Bitwise Frames Hyperliquid As A Trading Super-App
Hougan’s main argument is built around market size. He wrote that investors are making a category error by valuing Hyperliquid against the crypto market alone, when its product roadmap is aimed at a much larger global asset universe.
Hyperliquid began as a crypto perpetual futures exchange, but the platform has expanded into non-crypto markets, prediction markets and broader trading products. Hougan said non-crypto assets already account for a large share of its volume and expects that share to continue rising.
That puts Hyperliquid closer to a trading infrastructure story than a single-market DeFi app. The platform is targeting markets tied to crypto, equities, commodities, FX, prediction markets and pre-IPO-style exposure, while maintaining onchain execution and transparent settlement.
The current usage numbers explain why the platform has stayed in focus. DeFiLlama recently showed Hyperliquid with about $19.5 billion in 24-hour perpetual futures volume, $9.15 billion in open interest and a market cap near $13.1 billion. Those figures place it among the most active decentralized trading platforms in crypto.
HYPE Buybacks Remain Central To The Valuation Debate
Hougan also focused on HYPE’s token design. In the memo, he described Hyperliquid as a “Gen 2” crypto token because trading activity on the platform is tied directly to token value accrual.
The key mechanism is the Assistance Fund, which routes most platform trading-fee economics into HYPE buybacks. Hougan wrote that 99% of trading fees generated on Hyperliquid go directly to buying back HYPE, creating a structure where higher trading activity can translate into direct token demand.
That design has made HYPE one of the clearest fee-linked token stories in the market. The same mechanic has also shaped the broader debate around why HYPE’s buyback model has held stronger market attention than ASTER’s, especially during periods when traders are rewarding tokens with direct revenue capture.
Bitwise has already moved that thesis into a listed product. The firm launched the Bitwise Hyperliquid ETF in May, offering spot HYPE exposure with staking rewards. Hougan said at the time that Hyperliquid’s token is designed so rising platform activity directly benefits token holders.

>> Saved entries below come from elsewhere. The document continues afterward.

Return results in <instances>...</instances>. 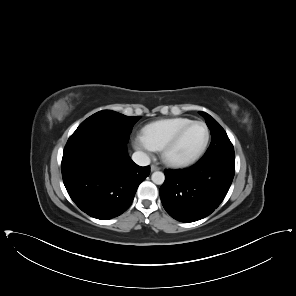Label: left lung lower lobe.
<instances>
[{"mask_svg": "<svg viewBox=\"0 0 296 296\" xmlns=\"http://www.w3.org/2000/svg\"><path fill=\"white\" fill-rule=\"evenodd\" d=\"M164 174L159 193L165 210L178 221L194 222L210 215L225 198L235 174V156L198 161Z\"/></svg>", "mask_w": 296, "mask_h": 296, "instance_id": "0a47b994", "label": "left lung lower lobe"}]
</instances>
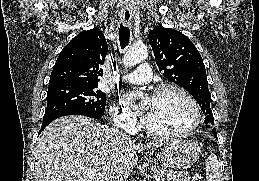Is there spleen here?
<instances>
[{"label":"spleen","instance_id":"1","mask_svg":"<svg viewBox=\"0 0 259 181\" xmlns=\"http://www.w3.org/2000/svg\"><path fill=\"white\" fill-rule=\"evenodd\" d=\"M220 164L217 156L212 153L206 160V181H220Z\"/></svg>","mask_w":259,"mask_h":181}]
</instances>
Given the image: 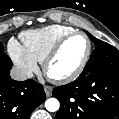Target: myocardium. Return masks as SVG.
<instances>
[{
	"mask_svg": "<svg viewBox=\"0 0 119 119\" xmlns=\"http://www.w3.org/2000/svg\"><path fill=\"white\" fill-rule=\"evenodd\" d=\"M80 35L83 36L87 42V51L80 62V64L69 74L63 75V76H52L49 72V66L52 63V61L56 58V56L59 54L62 46L73 36ZM92 54V42L90 38L82 31H72L66 35H64L62 38H60L57 43L53 46V48L50 50V52L47 54L43 61V71L45 75L55 83H68L73 80H75L85 69L86 65L88 64L90 57Z\"/></svg>",
	"mask_w": 119,
	"mask_h": 119,
	"instance_id": "myocardium-1",
	"label": "myocardium"
}]
</instances>
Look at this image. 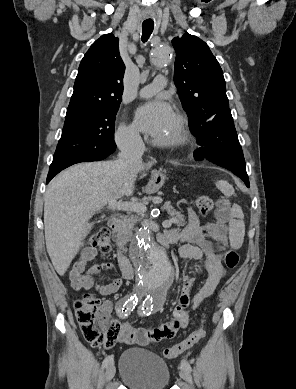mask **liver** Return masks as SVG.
Masks as SVG:
<instances>
[{
    "label": "liver",
    "instance_id": "1",
    "mask_svg": "<svg viewBox=\"0 0 296 389\" xmlns=\"http://www.w3.org/2000/svg\"><path fill=\"white\" fill-rule=\"evenodd\" d=\"M145 164L124 166L119 160L81 163L55 177L44 198L46 248L52 264L63 276L81 241L92 228L94 213L123 196H131Z\"/></svg>",
    "mask_w": 296,
    "mask_h": 389
}]
</instances>
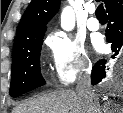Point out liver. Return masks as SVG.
Here are the masks:
<instances>
[{
    "label": "liver",
    "mask_w": 123,
    "mask_h": 113,
    "mask_svg": "<svg viewBox=\"0 0 123 113\" xmlns=\"http://www.w3.org/2000/svg\"><path fill=\"white\" fill-rule=\"evenodd\" d=\"M96 102L99 97L95 94ZM105 104L110 105L111 102ZM88 104L77 91L62 89L42 94L22 103L13 113H88Z\"/></svg>",
    "instance_id": "liver-1"
}]
</instances>
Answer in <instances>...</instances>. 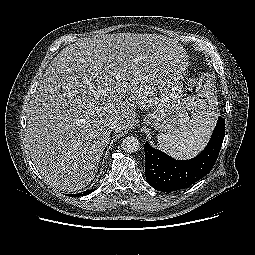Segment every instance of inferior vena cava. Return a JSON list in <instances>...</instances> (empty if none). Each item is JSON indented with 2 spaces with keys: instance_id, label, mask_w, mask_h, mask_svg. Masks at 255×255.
Returning <instances> with one entry per match:
<instances>
[{
  "instance_id": "inferior-vena-cava-1",
  "label": "inferior vena cava",
  "mask_w": 255,
  "mask_h": 255,
  "mask_svg": "<svg viewBox=\"0 0 255 255\" xmlns=\"http://www.w3.org/2000/svg\"><path fill=\"white\" fill-rule=\"evenodd\" d=\"M119 126V121L117 119H112L108 123V127L110 130H116Z\"/></svg>"
}]
</instances>
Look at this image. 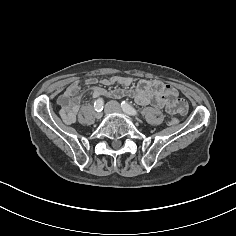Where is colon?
Segmentation results:
<instances>
[{
  "label": "colon",
  "instance_id": "5ec220e1",
  "mask_svg": "<svg viewBox=\"0 0 236 236\" xmlns=\"http://www.w3.org/2000/svg\"><path fill=\"white\" fill-rule=\"evenodd\" d=\"M171 123H172V124H177V123H178V119L173 118V119L171 120Z\"/></svg>",
  "mask_w": 236,
  "mask_h": 236
}]
</instances>
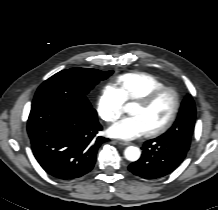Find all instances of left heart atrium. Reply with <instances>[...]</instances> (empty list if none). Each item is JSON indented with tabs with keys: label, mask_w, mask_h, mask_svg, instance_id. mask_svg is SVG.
Returning a JSON list of instances; mask_svg holds the SVG:
<instances>
[{
	"label": "left heart atrium",
	"mask_w": 218,
	"mask_h": 210,
	"mask_svg": "<svg viewBox=\"0 0 218 210\" xmlns=\"http://www.w3.org/2000/svg\"><path fill=\"white\" fill-rule=\"evenodd\" d=\"M107 132L111 137L131 140L144 136L149 131L142 118L132 116L115 123Z\"/></svg>",
	"instance_id": "1"
}]
</instances>
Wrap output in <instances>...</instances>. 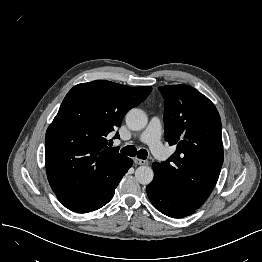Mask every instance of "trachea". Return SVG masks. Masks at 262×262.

Institutional positioning has followed the same theme. Bitwise and 21Shares HYPE buying added fuel to the recent rally as ETF-linked demand became part of the token’s market structure.
Price Pullback Puts Growth Metrics Back In Focus
HYPE has cooled after pushing into record territory earlier this month. The token recently traded around $60, down from its all-time high above $75, while broader crypto market weakness and profit-taking hit high-beta assets.
That pullback puts Hyperliquid’s operating metrics back at the center of the trade. If perpetual volume, open interest, fees and non-crypto market activity keep rising, HYPE holders will likely continue focusing on the buyback stream. If activity slows, traders may price the token more aggressively against current revenue rather than future market expansion.
The platform’s growth has also made large trader activity more visible. Recent Machi Big Brother liquidations on Hyperliquid showed how much attention the exchange now commands when leverage, volatility and public wallet tracking collide.
Hougan’s thesis gives Hyperliquid a clear institutional framing: a fast-growing onchain trading platform, a token with direct buyback mechanics, and a market opportunity that Bitwise says extends beyond crypto perpetuals. HYPE’s next move will depend on whether those mechanics keep showing up in volume, fees, open interest and real demand after the token’s sharp run.